Шлейф — страница 34 из 63

Права Фаня, нельзя Бородину пить. Болтает лишнее. Кругом уши…

Испросив прощения, Канторович оставил Бородина. Туалет был в конце коридора. Проходя мимо соседней двери, он раздвинул створки. Так и есть. Потные бородатые незнакомцы обмахивались веерами — для прослушки им пришлось отключить вентилятор. Не покрытый скатертью столик заставлен тарелками и соусницами. Камуфляж.

Канторович по-английски извинился за беспардонное вторжение — спьяну-де ошибся дверью, — и, забыв про туалет, ринулся к Бородину с неприятным сообщением.

— Напугал моих ребят! — смеялся до слез Михаил Маркович. — Закажу-ка я им лягушек, а то с трех часов сидят голодные…

На звук гонга прибежал все тот же китаец. По мере нарастания заказов лицо его добрело и уже не казалось бульдожьим.

— Бери лобстеров, раз мяса не ешь. Гурмань за всех. Как юридический советник ты покинешь Китай в последнюю очередь. А что жена рассказывала про погром?

— Она видела, как выводили из здания китайских коммунистов. Китаец, который нас обслуживал, вбежал в квартиру с криком: «Миссис, Чжан Цзолинь пришел!» Александра кинулась из дому и увидела жуткую картину: наш лучший друг Ли Дачжао и его товарищи были связаны и сильно избиты, особенно Ли Дачжао, его трудно было узнать. Ли обожал нашего сына, часто приходил в сад полпредства, чтобы с ним поиграть. Он был ласковым, очень любил детей…

— Скоты! — процедил Бородин сквозь зубы. — Чтобы превратить праздник трудящихся всего мира в день траура, они прибыли за имуществом казненных именно 1 мая! Чтобы поразить ужасом сердца коммунистов, они избрали медленное удушенье, мучительную средневековую казнь.
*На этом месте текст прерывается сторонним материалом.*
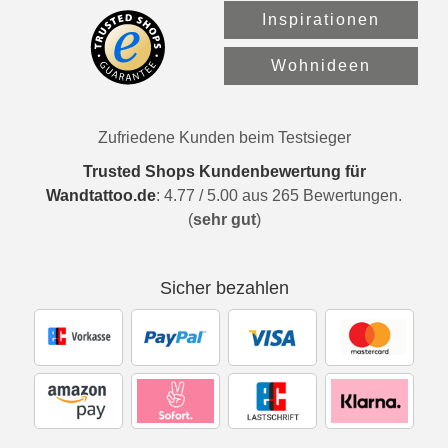
Inspirationen
Wohnideen
Zufriedene Kunden beim Testsieger
Trusted Shops Kundenbewertung für
Wandtattoo.de
:
4.77
/
5.00
aus
265
Bewertungen.
(
sehr gut
)
Sicher bezahlen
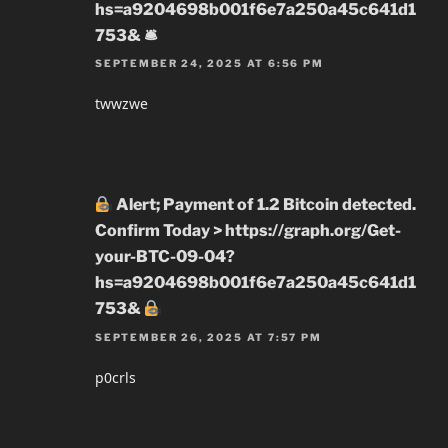
hs=a9204698b001f6e7a250a45c641d1
753& 🛎
SEPTEMBER 24, 2025 AT 6:56 PM
twwzwe
Alert; Payment of 1.2 Bitcoin detected.
Confirm Today > https://graph.org/Get-
your-BTC-09-04?
hs=a9204698b001f6e7a250a45c641d1
753&
SEPTEMBER 26, 2025 AT 7:57 PM
p0crls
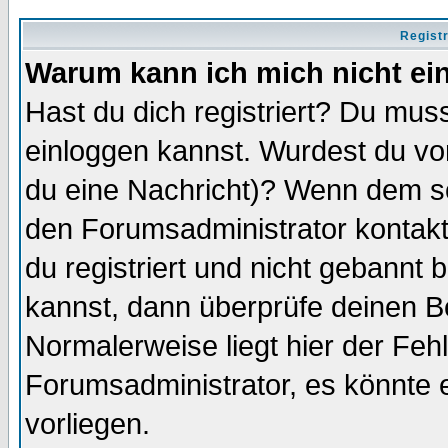
Regist
Warum kann ich mich nicht ei
Hast du dich registriert? Du muss
einloggen kannst. Wurdest du vo
du eine Nachricht)? Wenn dem so
den Forumsadministrator kontakt
du registriert und nicht gebannt 
kannst, dann überprüfe deinen 
Normalerweise liegt hier der Fehle
Forumsadministrator, es könnte e
vorliegen.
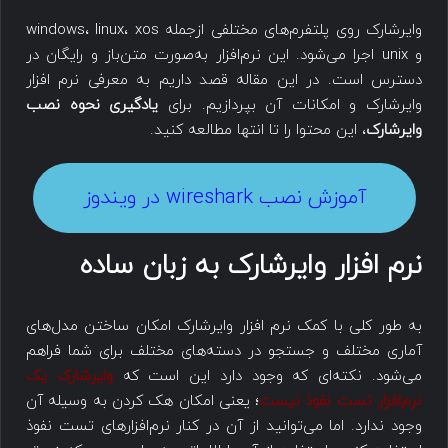
وایرشارک روی پلتفرم‌های مختلفی ازجمله windows، linux، xos
و unix اجرا می‌شود. این نرم‌افزار به‌صورت متن‌باز و رایگان در
دسترس است. در این مقاله قصد داریم به معرفی نرم افزار
وایرشارک و امکانات آن بپردازیم. برای
یادگیری نحوه نصب
وایرشارک
، این محتوا را تا انتها مطالعه کنید.
آموزش نصب wireshark در ویندوز
نرم افزار وایرشارک به زبان ساده
به طور کلی با کمک نرم افزار وایرشارک امکان ساختن مدل‌های
آماری مختلف و جستجو در دسته‌های مختلف برای شما فراهم
می‌شود. نکته‌ای که وجود دارد این است که
وایرشارک یک
نرم‌افزار تست نفوذ نیست
؛ یعنی امکان هک کردن به وسیله آن
وجود ندارد. اما می‌توانید از آن در کنار نرم‌افزارهای تست نفوذ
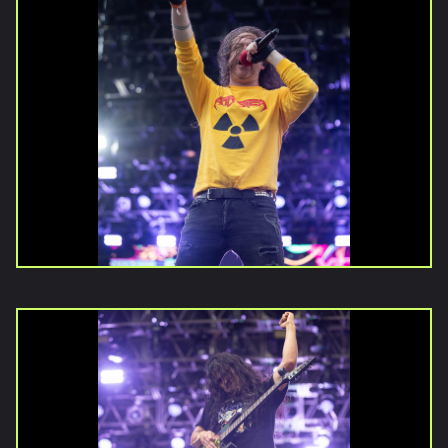
Inicio
Noticias
Galerías
Vídeos
Documentales
Publicaciones
Versiones
anteriores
Ненавижу!

Кулак Бородина расколол тарелку из-под змеи надвое.

На звук прибежал китаец с тряпкой и подносом. Бородин отправился в туалет.
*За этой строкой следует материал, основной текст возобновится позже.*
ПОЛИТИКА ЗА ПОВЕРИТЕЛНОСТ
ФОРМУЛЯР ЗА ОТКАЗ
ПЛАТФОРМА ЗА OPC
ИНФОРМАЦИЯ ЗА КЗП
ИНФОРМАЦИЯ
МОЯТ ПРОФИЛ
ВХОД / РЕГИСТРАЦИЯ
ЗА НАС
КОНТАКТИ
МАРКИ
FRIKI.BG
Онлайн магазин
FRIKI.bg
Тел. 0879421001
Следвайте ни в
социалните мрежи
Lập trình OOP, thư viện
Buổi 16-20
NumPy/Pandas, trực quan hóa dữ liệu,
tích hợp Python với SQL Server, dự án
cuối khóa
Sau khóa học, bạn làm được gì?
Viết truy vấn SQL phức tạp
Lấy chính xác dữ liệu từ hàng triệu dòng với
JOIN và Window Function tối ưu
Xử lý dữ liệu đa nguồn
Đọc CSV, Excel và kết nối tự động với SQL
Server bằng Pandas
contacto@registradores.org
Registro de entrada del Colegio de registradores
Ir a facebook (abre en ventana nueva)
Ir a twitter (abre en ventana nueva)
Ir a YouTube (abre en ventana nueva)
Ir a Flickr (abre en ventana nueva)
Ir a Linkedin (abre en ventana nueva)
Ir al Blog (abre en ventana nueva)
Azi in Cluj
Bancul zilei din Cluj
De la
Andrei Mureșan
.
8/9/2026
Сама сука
Канторович достал из портфеля досье с показаниями шанхайского генконсула Линде, взятого у капитана парохода «Памяти Ленина».

В нем говорилось, что захват парохода войсками генерала Чжан Цзолиня произошел 28 февраля 1927 г. под Нанкином. Советский пароход «Памяти Ленина» вышел из Шанхая ранним утром 27 февраля. Он плыл в Ханькоу за грузом чая для Совторгфлота. Около полудня раздались сигналы, пароход остановился. Была спущена якорная цепь. К «Памяти Ленина» подошло китайское военное судно во главе с адмиралом Ху, морскими офицерами и моряками. До своей «адмиральской» карьеры Ху был агентом Чжан Цзолиня в Нанкине и Шанхае, знал все русские пароходы, их расположение и капитанов. Офицер, проводивший досмотр вещей Бородиной, имел при себе фотографию досматриваемой и спросил ее по-английски, жена ли она Бородина. Ее и ее каюту досматривали трижды: дважды китайцы, третий раз — белогвардейцы.
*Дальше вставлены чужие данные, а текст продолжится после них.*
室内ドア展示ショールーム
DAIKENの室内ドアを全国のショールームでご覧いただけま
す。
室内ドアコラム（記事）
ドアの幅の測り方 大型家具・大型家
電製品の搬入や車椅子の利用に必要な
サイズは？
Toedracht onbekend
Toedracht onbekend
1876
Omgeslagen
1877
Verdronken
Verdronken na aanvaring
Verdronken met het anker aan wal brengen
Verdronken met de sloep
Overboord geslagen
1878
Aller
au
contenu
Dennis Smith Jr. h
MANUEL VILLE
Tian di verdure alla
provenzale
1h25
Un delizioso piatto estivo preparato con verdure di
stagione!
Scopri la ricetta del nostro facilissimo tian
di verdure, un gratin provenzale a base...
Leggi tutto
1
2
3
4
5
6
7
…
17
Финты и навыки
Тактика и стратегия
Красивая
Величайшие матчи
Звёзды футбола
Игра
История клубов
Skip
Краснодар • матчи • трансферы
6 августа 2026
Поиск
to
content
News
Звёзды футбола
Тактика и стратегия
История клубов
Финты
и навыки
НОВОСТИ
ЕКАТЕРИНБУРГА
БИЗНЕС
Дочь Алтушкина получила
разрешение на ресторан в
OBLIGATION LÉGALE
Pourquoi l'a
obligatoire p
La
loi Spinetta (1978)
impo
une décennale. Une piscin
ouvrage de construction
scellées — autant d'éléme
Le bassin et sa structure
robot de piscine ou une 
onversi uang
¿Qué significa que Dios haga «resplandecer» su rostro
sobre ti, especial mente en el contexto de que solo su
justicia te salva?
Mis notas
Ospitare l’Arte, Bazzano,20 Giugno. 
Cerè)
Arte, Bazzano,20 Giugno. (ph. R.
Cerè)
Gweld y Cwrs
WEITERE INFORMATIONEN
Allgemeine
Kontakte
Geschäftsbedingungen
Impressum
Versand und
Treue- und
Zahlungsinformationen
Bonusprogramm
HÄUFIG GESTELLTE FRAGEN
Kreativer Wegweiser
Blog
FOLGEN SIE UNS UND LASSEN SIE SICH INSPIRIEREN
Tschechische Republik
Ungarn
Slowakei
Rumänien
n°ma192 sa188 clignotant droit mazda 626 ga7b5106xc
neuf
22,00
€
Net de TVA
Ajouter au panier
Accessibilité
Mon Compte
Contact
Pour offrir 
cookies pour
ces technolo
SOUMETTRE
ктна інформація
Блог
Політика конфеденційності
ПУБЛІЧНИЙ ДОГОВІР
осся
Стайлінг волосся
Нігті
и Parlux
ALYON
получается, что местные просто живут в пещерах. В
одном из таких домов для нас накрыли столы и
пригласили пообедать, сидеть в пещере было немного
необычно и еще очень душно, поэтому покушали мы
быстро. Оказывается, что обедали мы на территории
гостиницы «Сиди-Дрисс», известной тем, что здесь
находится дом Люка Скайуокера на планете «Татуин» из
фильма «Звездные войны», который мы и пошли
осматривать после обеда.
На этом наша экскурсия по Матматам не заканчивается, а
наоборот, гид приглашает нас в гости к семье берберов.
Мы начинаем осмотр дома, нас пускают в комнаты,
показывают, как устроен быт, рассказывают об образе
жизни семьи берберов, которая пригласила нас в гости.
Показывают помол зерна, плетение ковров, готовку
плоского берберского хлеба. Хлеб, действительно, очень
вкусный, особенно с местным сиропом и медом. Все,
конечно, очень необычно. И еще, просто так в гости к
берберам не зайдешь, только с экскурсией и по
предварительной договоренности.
Кантрович еще раз пробежал текст глазами и заметил ошибку в фамилии Фани. Товарищ Ф. Линде ослышался и написал «Гроссберг» вместо Грузенберг.


Опять Линде… Наш родился с именем Фридрих, и тоже в Латвии. Наш по отчеству Федорович, а генконсул — Вильгельмович. Наш родился в 1891-м и погиб в 1917-м, а этот родился в 1892-м. В последний раз его видели на посту помощника заведующего 2-го Западного отдела НКИДа в 1934 году. Канторович, сотрудник того же НКИДа, вероятно, мог знать, куда подевался Вильгельмович после 1934-го, но его не спросишь — он пока в Китае.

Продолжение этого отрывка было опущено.